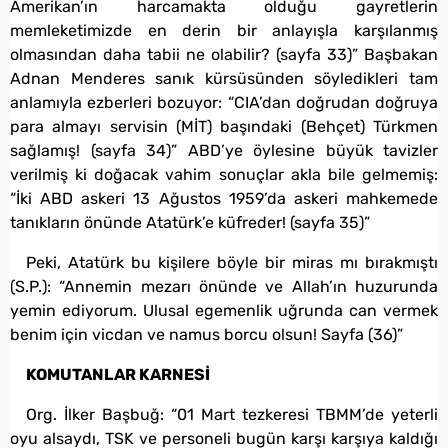
Amerikan’ın harcamakta olduğu gayretlerin
memleketimizde en derin bir anlayışla karşılanmış
olmasından daha tabii ne olabilir? (sayfa 33)” Başbakan
Adnan Menderes sanık kürsüsünden söyledikleri tam
anlamıyla ezberleri bozuyor: “CIA’dan doğrudan doğruya
para almayı servisin (MİT) başındaki (Behçet) Türkmen
sağlamış! (sayfa 34)” ABD’ye öylesine büyük tavizler
verilmiş ki doğacak vahim sonuçlar akla bile gelmemiş:
“İki ABD askeri 13 Ağustos 1959’da askeri mahkemede
tanıkların önünde Atatürk’e küfreder! (sayfa 35)”
Peki, Atatürk bu kişilere böyle bir miras mı bırakmıştı
(S.P.): “Annemin mezarı önünde ve Allah’ın huzurunda
yemin ediyorum. Ulusal egemenlik uğrunda can vermek
benim için vicdan ve namus borcu olsun! Sayfa (36)”
KOMUTANLAR KARNESİ
Org. İlker Başbuğ: “01 Mart tezkeresi TBMM’de yeterli
oyu alsaydı, TSK ve personeli bugün karşı karşıya kaldığı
◇ ◇ ◇ ◇ ◇ ◇ ◇
What the task requires
Find "önünde" in the preceding records. Copy each line that holds it.

Written solution
tanıkların önünde Atatürk’e küfreder! (sayfa 35)”
(S.P.): “Annemin mezarı önünde ve Allah’ın huzurunda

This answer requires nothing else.